The White House COVID-19 team announced Tuesday the nation is “close to achieving” but likely won’t make President Joe Biden’s goal set in early May for 70% of all adults to have at least one coronavirus shot, with 160 million fully vaccinated by July 4th.
And young adults are partly to blame.
The U.S. has met Biden’s goal of having 70% of adults get at least one shot before Independence Day only for those aged 30 and older, but it will take a “few extra weeks” beyond July 4 to get 18- to 26-year-olds to the 70% threshold, according to Jeffrey Zients, the head of the White House Covid-19 response team.
This means Biden’s vaccination goal will be pushed further into the year, given the original target involved all American adults.
More than 150 million Americans have been fully vaccinated against COVID-19 as of June 21, about 45% of the total population, according to a Centers for Disease Control and Prevention tracker. Nearly 56% and 53% of adults and those aged 12 and older are fully vaccinated, respectively.
“The reality is, many younger Americans have felt like Covid-19 is not something that impacts them and have been less eager to get the shot,” Zients said during a briefing Tuesday, adding that with the Delta coronavirus variant spreading, “it’s more important than ever that they get vaccinated.”

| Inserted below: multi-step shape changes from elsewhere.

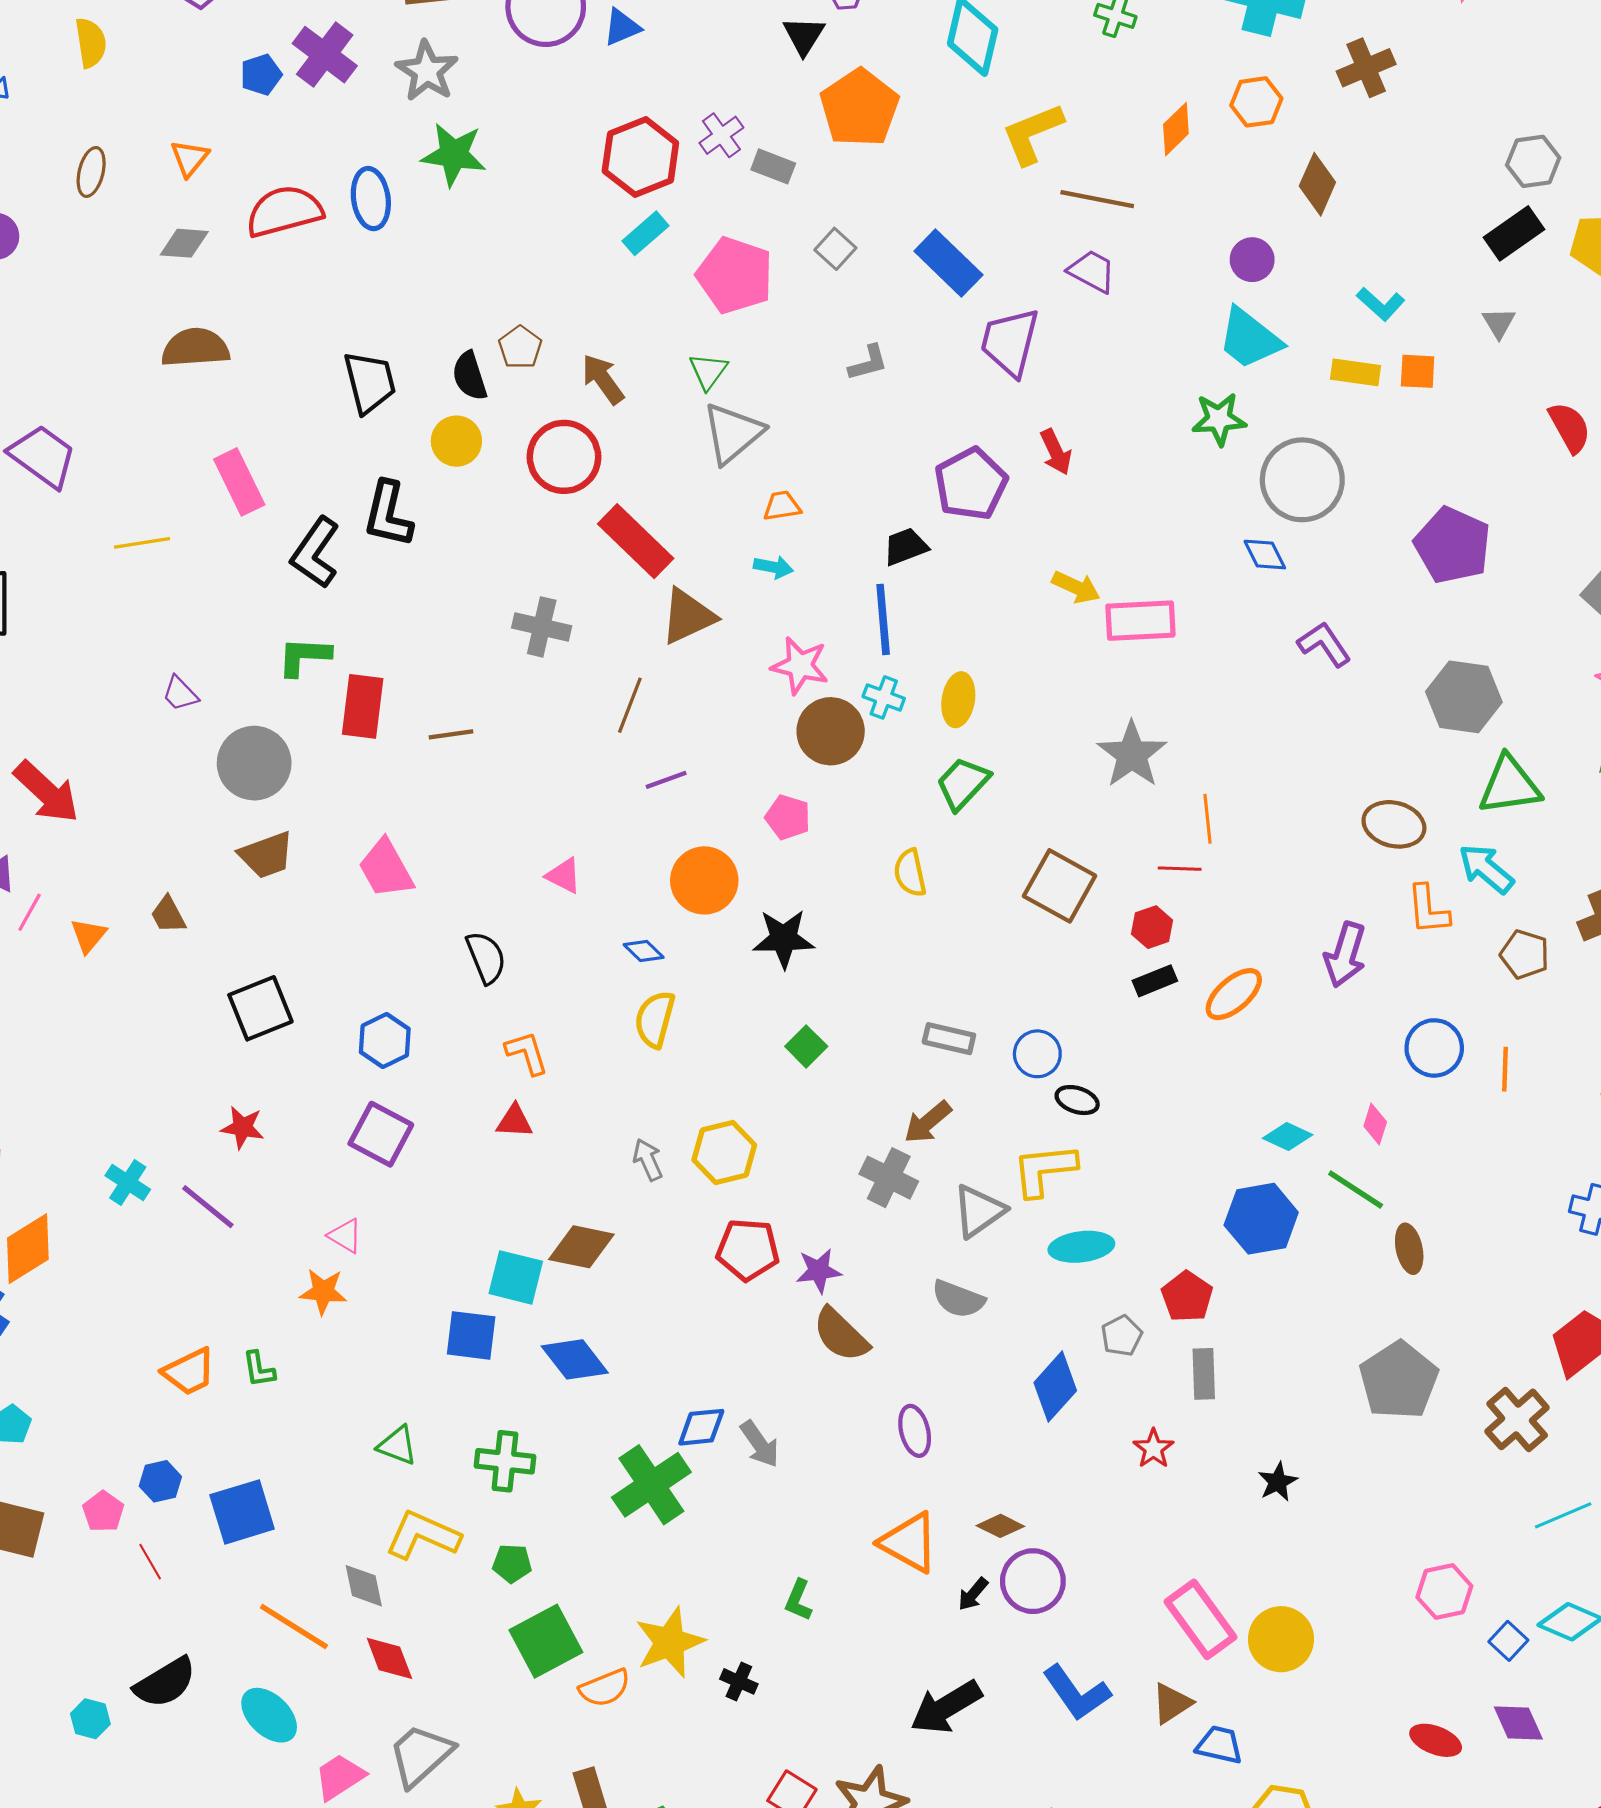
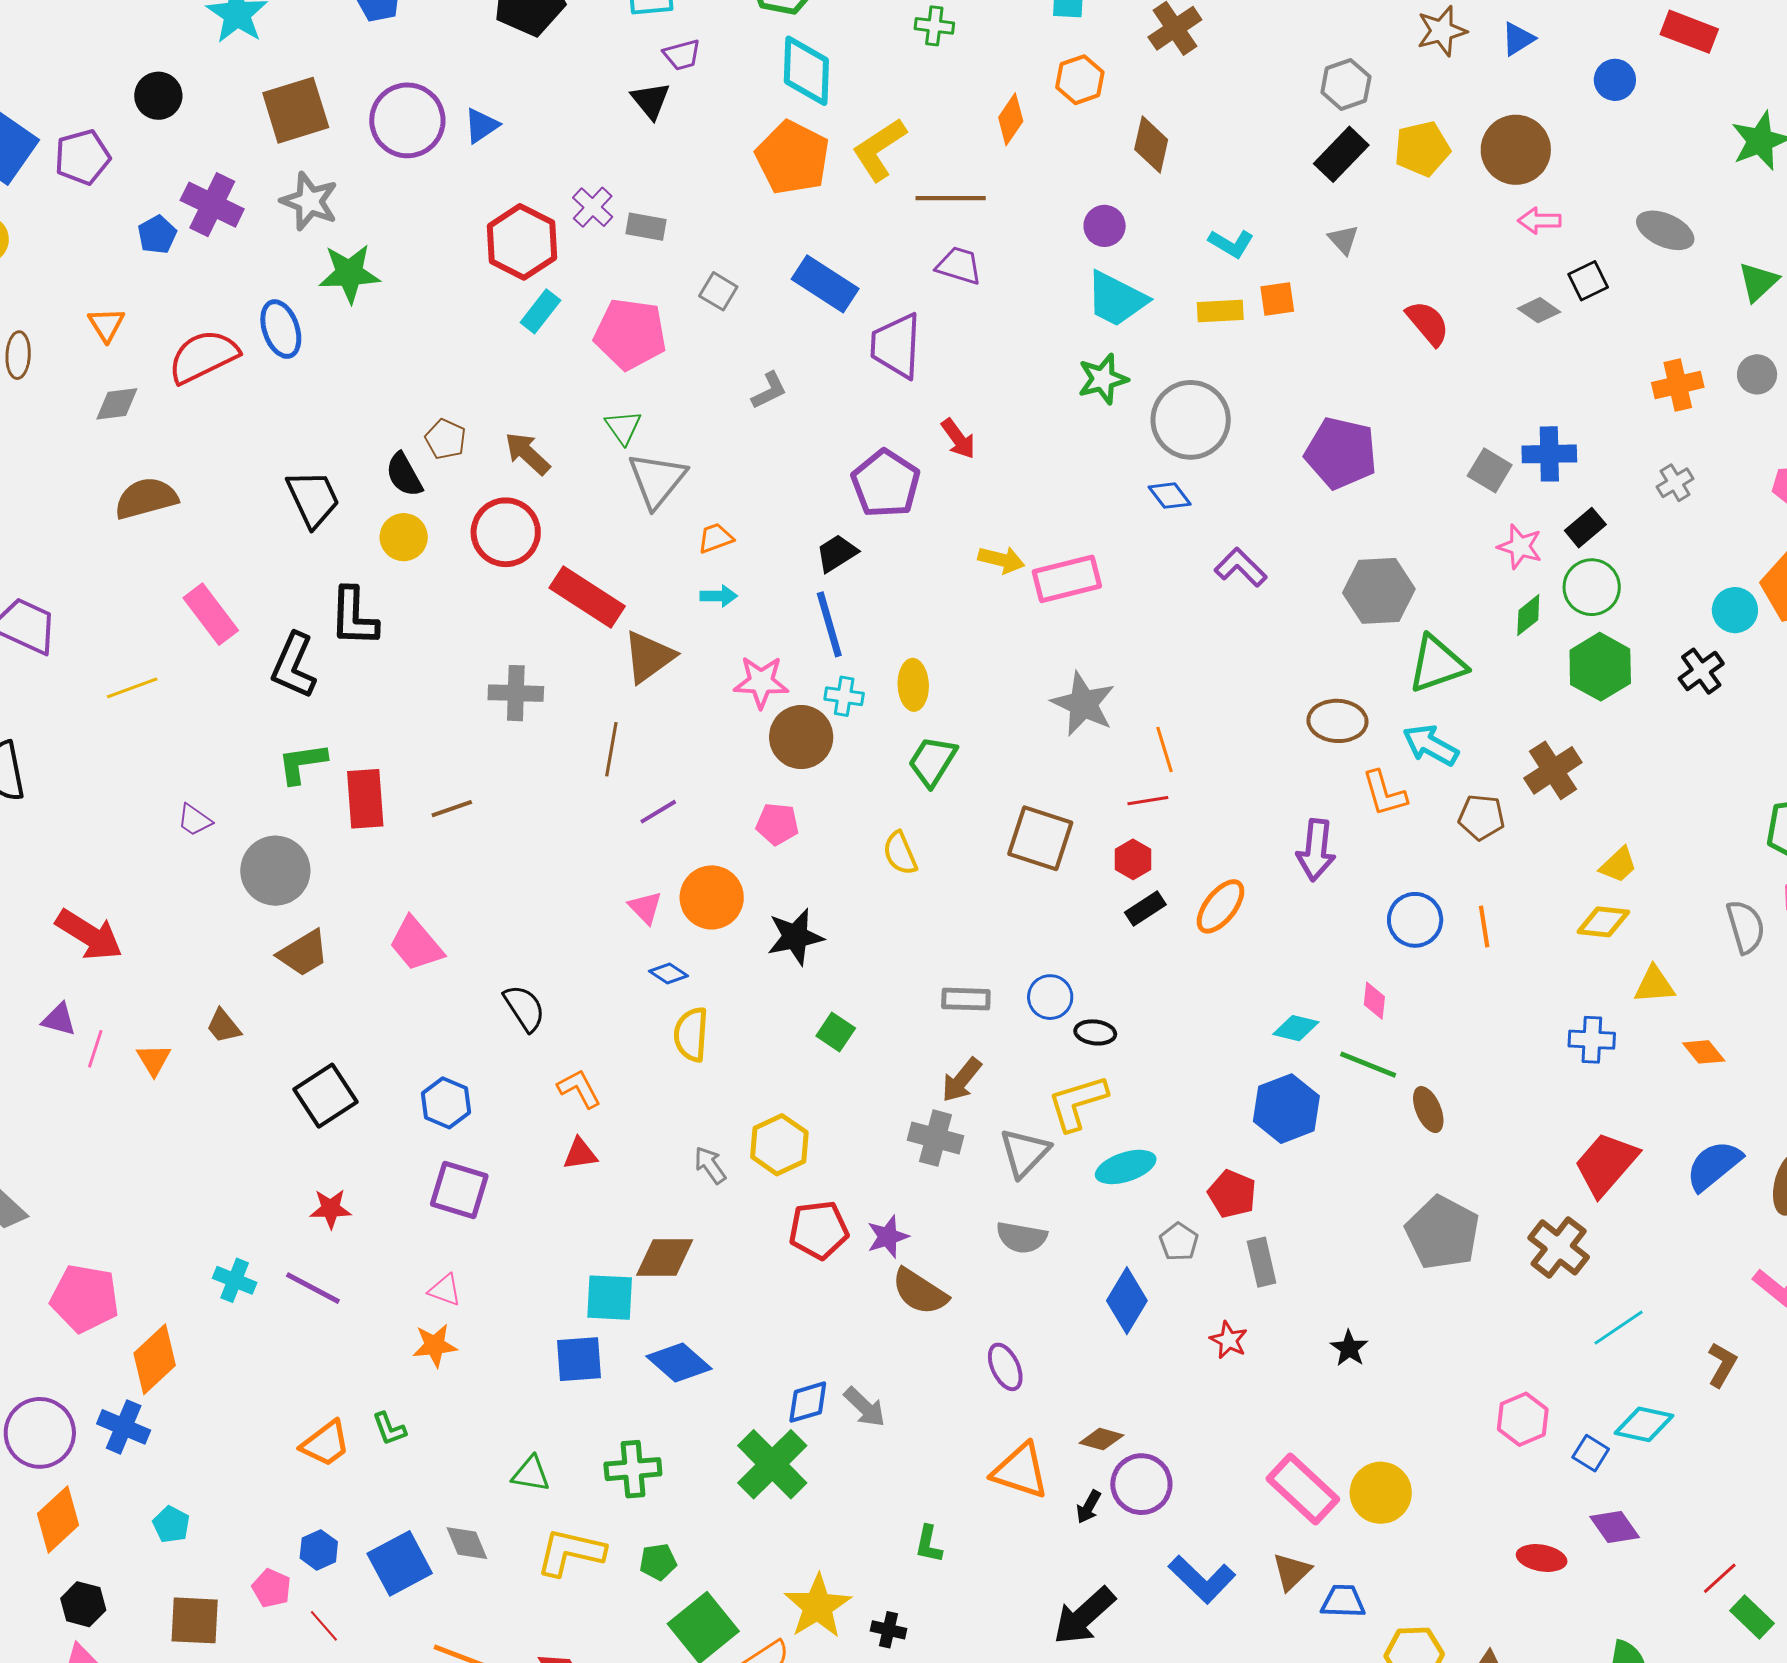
orange pentagon: (859, 108) -> (793, 158), moved
pink triangle: (564, 876) -> (645, 908), moved, turned 30
gray diamond: (364, 1586) -> (467, 1543), moved

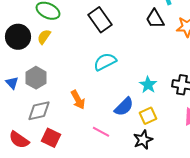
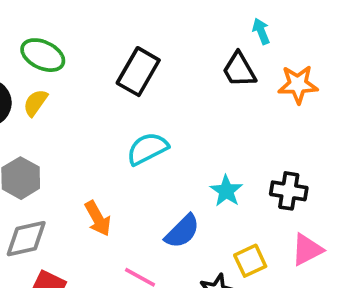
black rectangle: (100, 20) -> (138, 72), turned 65
yellow square: (148, 116) -> (250, 261), moved

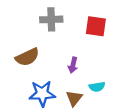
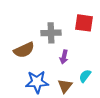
gray cross: (51, 19) -> (51, 33), moved
cyan semicircle: (97, 87) -> (85, 76), turned 136

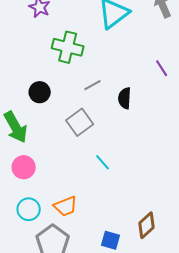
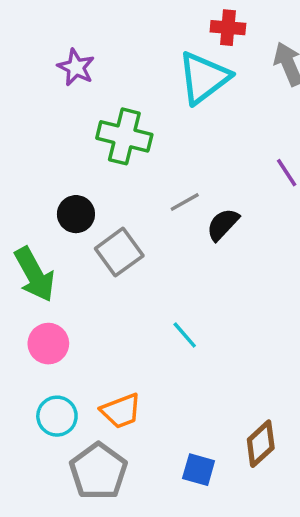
gray line: (93, 85) -> (185, 202), moved
black semicircle: (125, 98) -> (223, 224), turned 40
gray square: (80, 122) -> (119, 252), moved

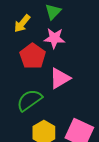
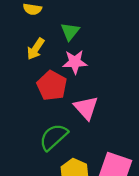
pink triangle: (60, 78) -> (86, 108), turned -35

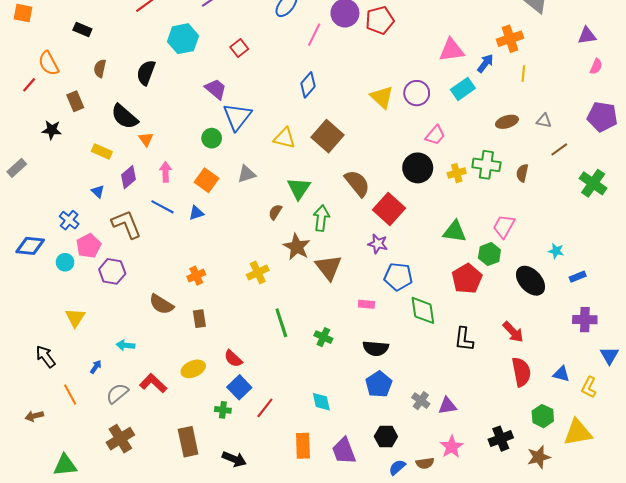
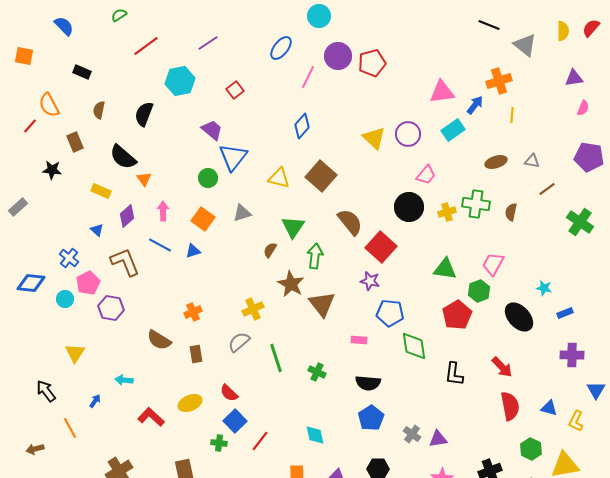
gray semicircle: (117, 393) -> (239, 342), moved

The number of daily vaccinations have been on a steady decline since peaking on April 8 with more than 4.3 million doses administered; the seven-day average at the time stood at 3.1 million shots a day.
The most updated data on daily vaccinations from June 16 shows that slightly over 827,000 shots were administered, with a seven-day average of nearly 856,000.
Now, a new CDC report released Tuesday found that people between 18 and 24 years old had the lowest vaccination coverage and intent to get their shots from March to May. Black people and those with a lower education status, no insurance, lower household incomes and living outside major cities were also the least likely to get vaccinated and the most hesitant.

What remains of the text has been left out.